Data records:
^^^^^^^^^^^^^^^^

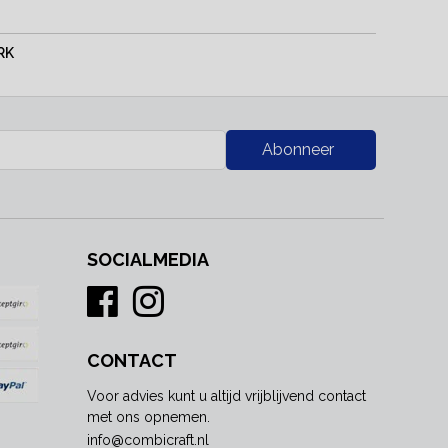
RK
Abonneer
SOCIALMEDIA
CONTACT
Voor advies kunt u altijd vrijblijvend contact
met ons opnemen.
info@combicraft.nl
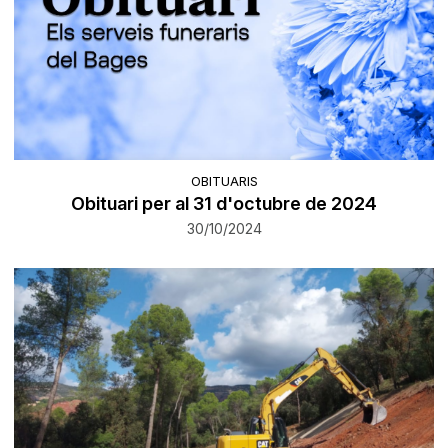
OBITUARIS
Obituari per al 31 d'octubre de 2024
30/10/2024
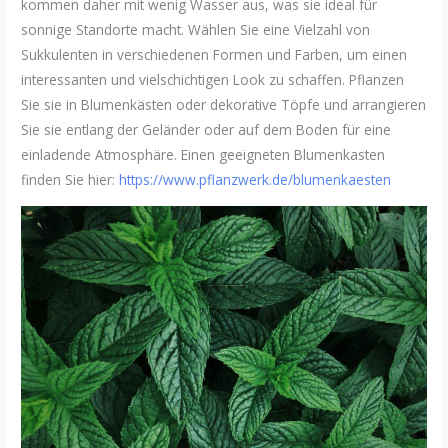
kommen daher mit wenig Wasser aus, was sie ideal für
sonnige Standorte macht. Wählen Sie eine Vielzahl von
Sukkulenten in verschiedenen Formen und Farben, um einen
interessanten und vielschichtigen Look zu schaffen. Pflanzen
Sie sie in Blumenkästen oder dekorative Töpfe und arrangieren
Sie sie entlang der Geländer oder auf dem Boden für eine
einladende Atmosphäre. Einen geeigneten Blumenkasten
finden Sie hier:
https://www.pflanzwerk.de/blumenkaesten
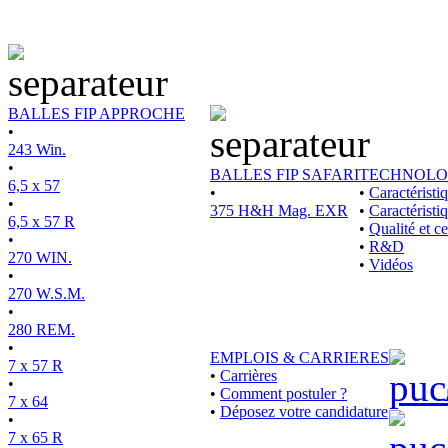
BALLES FIP APPROCHE
•
243 Win.
•
BALLES FIP SAFARI
TECHNOLO
6,5 x 57
•
•
Caractérist
•
375 H&H Mag. EXR
•
Caractéristi
6,5 x 57 R
•
Qualité et ce
•
•
R&D
270 WIN.
•
Vidéos
•
270 W.S.M.
•
280 REM.
•
EMPLOIS & CARRIERES
7 x 57 R
•
Carrières
•
•
Comment postuler ?
7 x 64
•
Déposez votre candidature
•
7 x 65 R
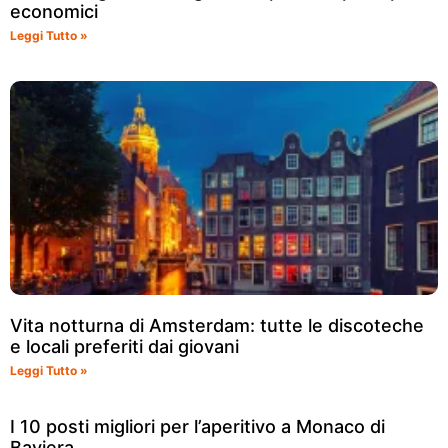
economici
Leggi Tutto »
Vita notturna di Amsterdam: tutte le discoteche
e locali preferiti dai giovani
Leggi Tutto »
I 10 posti migliori per l’aperitivo a Monaco di
Baviera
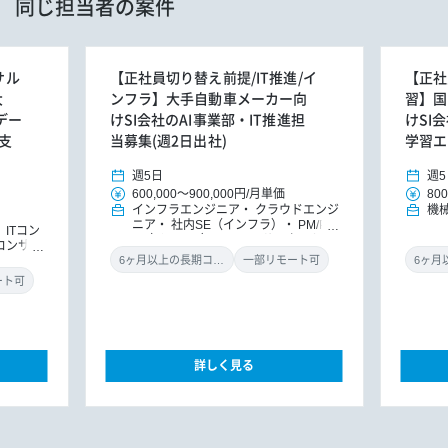
同じ担当者の案件
サル
【正社員切り替え前提/IT推進/イ
【正社
大
ンフラ】大手自動車メーカー向
習】国
デー
けSI会社のAI事業部・IT推進担
けSI
支
当募集(週2日出社)
学習エ
週5日
週5
600,000
～
900,000円
/
月単価
800
インフラエンジニア
クラウドエンジ
機
ニア
社内SE（インフラ）
PM/PM
ITコン
O（インフラ）
ITコンサルタント
Tコンサル
（インフラ）
ITコンサルタント
D
6ヶ月以上の長期コミット
一部リモート可
Xコンサルタント
ート可
詳しく見る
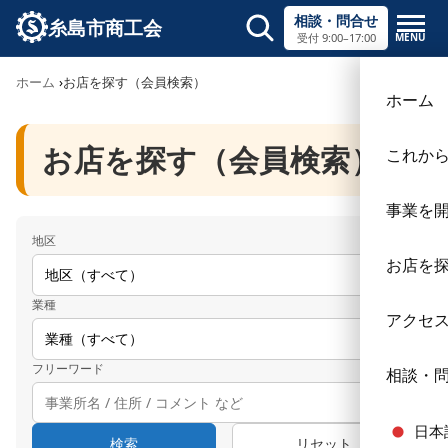
相談・問合せ
糸島市商工会
MENU
受付 9:00–17:00
サイト内検索
ホーム
お店を探す（会員検索）
×
ホーム
お店を探す（会員検索）
これか
事業を
地区
お店を
業種
アクセ
フリーワード
相談・
日本
検索
リセット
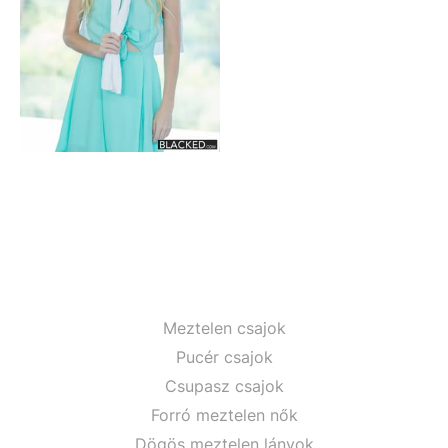
Meztelen csajok
Pucér csajok
Csupasz csajok
Forró meztelen nők
Dögös meztelen lányok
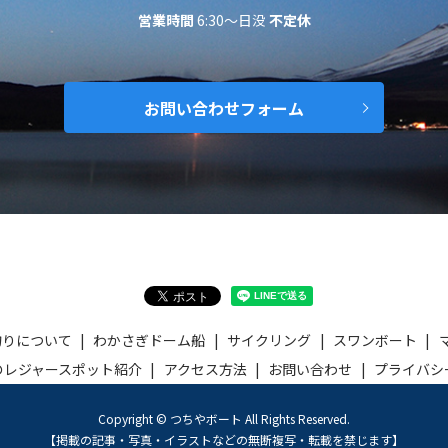
営業時間
6:30～日没
不定休
お問い合わせフォーム
釣りについて
わかさぎドーム船
サイクリング
スワンボート
のレジャースポット紹介
アクセス方法
お問い合わせ
プライバシ
Copyright © つちやボート All Rights Reserved.
【掲載の記事・写真・イラストなどの無断複写・転載を禁じます】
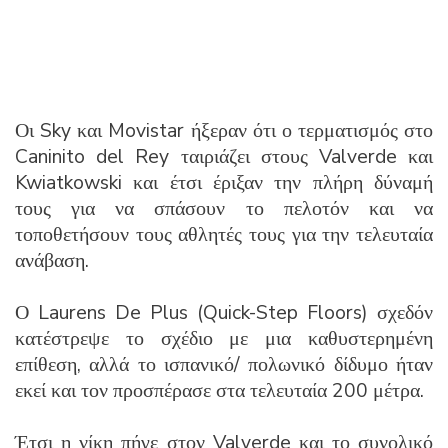
Οι Sky και Movistar ήξεραν ότι ο τερματισμός στο
Caninito del Rey ταιριάζει στους Valverde και
Kwiatkowski και έτσι έριξαν την πλήρη δύναμή
τους για να σπάσουν το πελοτόν και να
τοποθετήσουν τους αθλητές τους για την τελευταία
ανάβαση.
Ο Laurens De Plus (Quick-Step Floors) σχεδόν
κατέστρεψε το σχέδιο με μια καθυστερημένη
επίθεση, αλλά το ισπανικό/ πολωνικό δίδυμο ήταν
εκεί και τον προσπέρασε στα τελευταία 200 μέτρα.
Έτσι η νίκη πήγε στον Valverde και το συνολικό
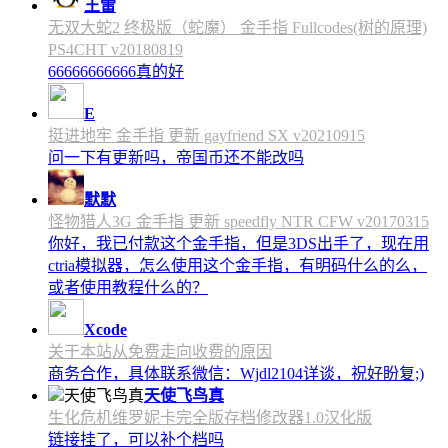
王雷
无双大蛇2 终极版（蛇魔） 金手指 Fullcodes(树的原理)
PS4CHT v20180819
66666666666真的好
E
挺进地牢 金手指 更新 gayfriend SX v20210915
问一下有更新吗，帝国币还不能改吗
默默
怪物猎人3G 金手指 更新 speedfly NTR CFW v20170315
你好，我已付款这个金手指，但是3DS出手了，现在用
ctria模拟器，怎么使用这个金手指，有明码什么的么，
或者使用教程什么的？
Xcode
关于本站从免费走向收费的原因
商务合作，具体联系微信：Wjdl2104详谈，祝好盼复;)
天使飞鸟真
生化危机维罗妮卡完全版存档修改器1.0汉化版
链接挂了，可以补个档吗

^^^^^^^^^^^^^^^^

■ **WHAT NEEDS TO BE DONE**:
Reply with the count alone: how many lines of the records contain the string "csajok"?

■ **REPLY TO THE EXERCISE**:
3